Saved data entries:

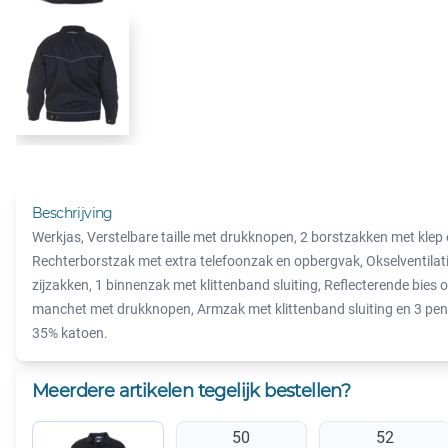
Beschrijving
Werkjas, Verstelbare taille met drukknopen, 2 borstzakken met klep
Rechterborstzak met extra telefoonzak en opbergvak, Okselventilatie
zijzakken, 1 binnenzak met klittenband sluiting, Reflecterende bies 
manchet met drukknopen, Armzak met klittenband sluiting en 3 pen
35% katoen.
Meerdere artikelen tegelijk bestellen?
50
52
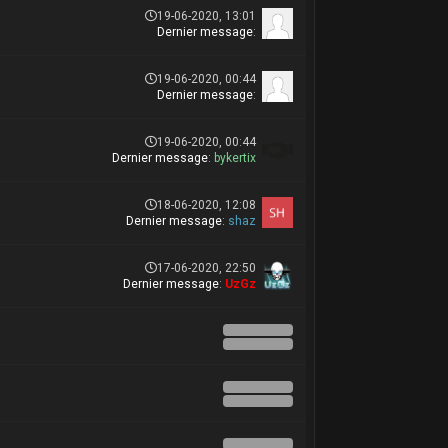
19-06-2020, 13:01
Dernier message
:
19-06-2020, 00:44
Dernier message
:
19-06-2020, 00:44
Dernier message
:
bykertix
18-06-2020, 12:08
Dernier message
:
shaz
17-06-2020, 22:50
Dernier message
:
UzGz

### Problem to work on
Please show, exactly as written, every line above that contains the word "sluiting".

### Response to the exercise
zijzakken, 1 binnenzak met klittenband sluiting, Reflecterende bies 
manchet met drukknopen, Armzak met klittenband sluiting en 3 pen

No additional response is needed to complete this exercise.